Tuesday, August 26, 2008

PASSION

So what are you passionate about? That was a question posed to me about a month ago by my wife. It has something I have given much thought about this since then. So what are my passions? That is a good question.

Many of my passions I have had in the past have cooled off or died. I look back over the last 20 years or so and it saddens me some. Some I just grew out of for the better, others well.... . Let's just life has worn me down and at times I have not let myself be passionate. I was afraid to let passion be stirred in me. I almost became dead on the inside to a certain extend. I shut off almost all feeling. I was wound up real tight on the inside. Even rooting for my sports team seemed hard because I didn't want to feel the disappointment of their loosing. So I let my sports passions cool. My passion for aircraft was another I have let die. That was all I thought about growing up (besides sports and you know). Now I hardly give it a second thought. It was easier to move on to something else after my KU days. In my mind I was a failure so I tried to move on.

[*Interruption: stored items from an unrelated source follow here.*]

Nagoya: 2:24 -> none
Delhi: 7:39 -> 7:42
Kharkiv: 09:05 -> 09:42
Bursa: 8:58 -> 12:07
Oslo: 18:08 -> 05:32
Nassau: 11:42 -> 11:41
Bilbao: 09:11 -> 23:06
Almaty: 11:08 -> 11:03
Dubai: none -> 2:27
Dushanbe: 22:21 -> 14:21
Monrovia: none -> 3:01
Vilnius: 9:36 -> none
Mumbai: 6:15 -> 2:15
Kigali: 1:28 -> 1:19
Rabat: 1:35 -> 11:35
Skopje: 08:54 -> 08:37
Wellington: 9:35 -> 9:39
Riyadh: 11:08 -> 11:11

So what about now? Well now I have new passions. Foremost are the Lord and my wife and family. These are my true passions. Through the Lord I have been able be passionate again. He has given me my wonderful wife and family. Through my wife I have really learned to trust and give my all, in short be passionate, about something again. It is a awesome feeling. Now he is awakening and reawakening passions in me. I feel that I am becoming the man that God has wanted me to be. I have a future vocation that I am excited about getting into once again, instead of a dead end job or a career I didn't have a heart for, but didn't know how to get out of. I am excited about life and for once about my past and letting people know who I really am. No more not letting people in or only letting people get to know one part of me. I feel the a fire starting to light in me. Thank you Christina, thank you Lord.